# Overview
In this notebook inparalogous groups are determined using tools from ETE3. Groups of inparalogs are then named, and a table is saved to employ in subsequent analyses.

In [1]:
# loading libraries
import os, glob, ete3, networkx as nx, itertools, tqdm
import pandas as pd
from ete3 import Tree

# Defining functions

In [2]:
def create_edges_monophyly_assemblies_at_most_many_to_one(tree, leaves_graph, target_assemblies):
    for node in tree.get_monophyletic(values = target_assemblies, target_attr = 'assembly'):
            # create only if the monophyletic group contains: a. only sequences of desired assemblies (and for all assemblies), and at most in realtionship 1-to-many
            # count for assemblies
            assemblies_in = [leaf.split('.')[0] for leaf in node.get_leaf_names()]
            # create dictionary with counts
            assembly_count_dict = {}
            for assembly in target_assemblies:
                assembly_count_dict.update({assembly: assemblies_in.count(assembly)})
            # first verifying that only target assemblies are in this monophyletic group
            assemblies_in_set = set(assemblies_in)
            target_assemblies_set = set(target_assemblies)
            if (len(target_assemblies_set.difference(assemblies_in_set)) == 0) and (len(assemblies_in_set.difference(target_assemblies_set)) == 0):
                # now checking that, at most, one value for assembly is greater than one
                total_count = len(assembly_count_dict.keys())
                counts_upper_one = len([count for count in assembly_count_dict.values() if count > 1])
                if (total_count - counts_upper_one) >= (total_count - 1):
                    # adding edges to target graph
                    node_leafs = node.get_leaf_names()
                    # connect allt the pairwise combinations of them
                    for pairwise_nodes in itertools.combinations(node_leafs, 2):
                        # get them
                        node_a, node_b = pairwise_nodes
                        # add edge
                        leaves_graph.add_edge(node_a, node_b)

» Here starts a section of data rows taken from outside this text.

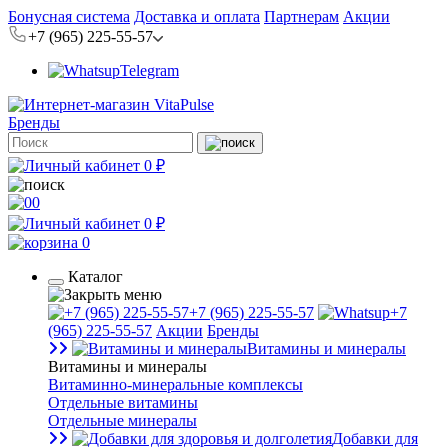
Бонусная система
Доставка и оплата
Партнерам
Акции
+7 (965) 225-55-57
Telegram
Бренды
0 ₽
0
0 ₽
0
Каталог
+7 (965) 225-55-57
+7
(965) 225-55-57
Акции
Бренды
Витамины и минералы
Витамины и минералы
Витаминно-минеральные комплексы
Отдельные витамины
Отдельные минералы
Добавки для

def getting_assembly_monophyletic_groups(tree, target_assemblies):
    # create the graph
    tree_graph = nx.Graph()
    # add nodes
    [tree_graph.add_node(leaf) for leaf in tree]
    # create the assembly dictionary
    node2assembly_dict = {}
    [node2assembly_dict.update({leaf.name: leaf.name.split('.')[0]}) for leaf in tree]
    # setting this features into the tree
    for leaf in tree:
        leaf.add_features(assembly = node2assembly_dict.get(leaf.name, 'none'))
    # traverse the tree in a 'postorder' modality
    for node in tree.traverse('postorder'):
        if node != tree:
            tree.set_outgroup(node)
        # performing the algorithm
        create_edges_monophyly_assemblies_at_most_many_to_one(tree = tree, leaves_graph = tree_graph, target_assemblies = target_assemblies)
    # get connected components
    connected_comps = [list(group) for group in list(nx.connected_components(tree_graph)) if len(list(group)) > 1]
    # return result
    return connected_comps

In [3]:
def getting_monophyletic_groups(tree_path):
    # getting treename
    tree_name = tree_path.rpartition('/')[2]
    # loading tree
    t = Tree(tree_path)
    # creating dictionary to allocate groups
    dixio = {}
    if len(t.get_leaf_names()) > 4:
        for species_code in species_codes:
            # updating dixio
            dixio.update({species_code: getting_assembly_monophyletic_groups(tree = t, target_assemblies = [species_code])})
    if len(t.get_leaf_names()) <= 4: # this can be done only because only trees for one-species trees were saved into the folder
        for species_code in species_codes:
            # updating dixio
            species_in_leaves = list(set([x.rpartition('.')[0] for x in t.get_leaf_names()]))
            if species_code in species_in_leaves:
                dixio.update({species_code: [[leaf for leaf in t.get_leaf_names()]]})
            else:
                dixio.update({species_code: []})
    return {tree_name: dixio}

# Getting the inparalogs

In [4]:
# defining used species_codes
species_codes = [x.rpartition('/')[2].split('.')[0].split('_')[0].title()[0]+x.rpartition('/')[2].split('.')[0].split('_')[1][0:3] for x in glob.glob('../data/platyhelminthes_dataset/*.faa')]

In [10]:
tree_monophyletics = {}

In [11]:
# apply function
for tree_path in tqdm.tqdm(glob.glob('../results/phylogenetic_trees/*/*.contree')+glob.glob('../results/phylogenetic_trees/*/*.tree')):
    tree_monophyletics.update(getting_monophyletic_groups(tree_path))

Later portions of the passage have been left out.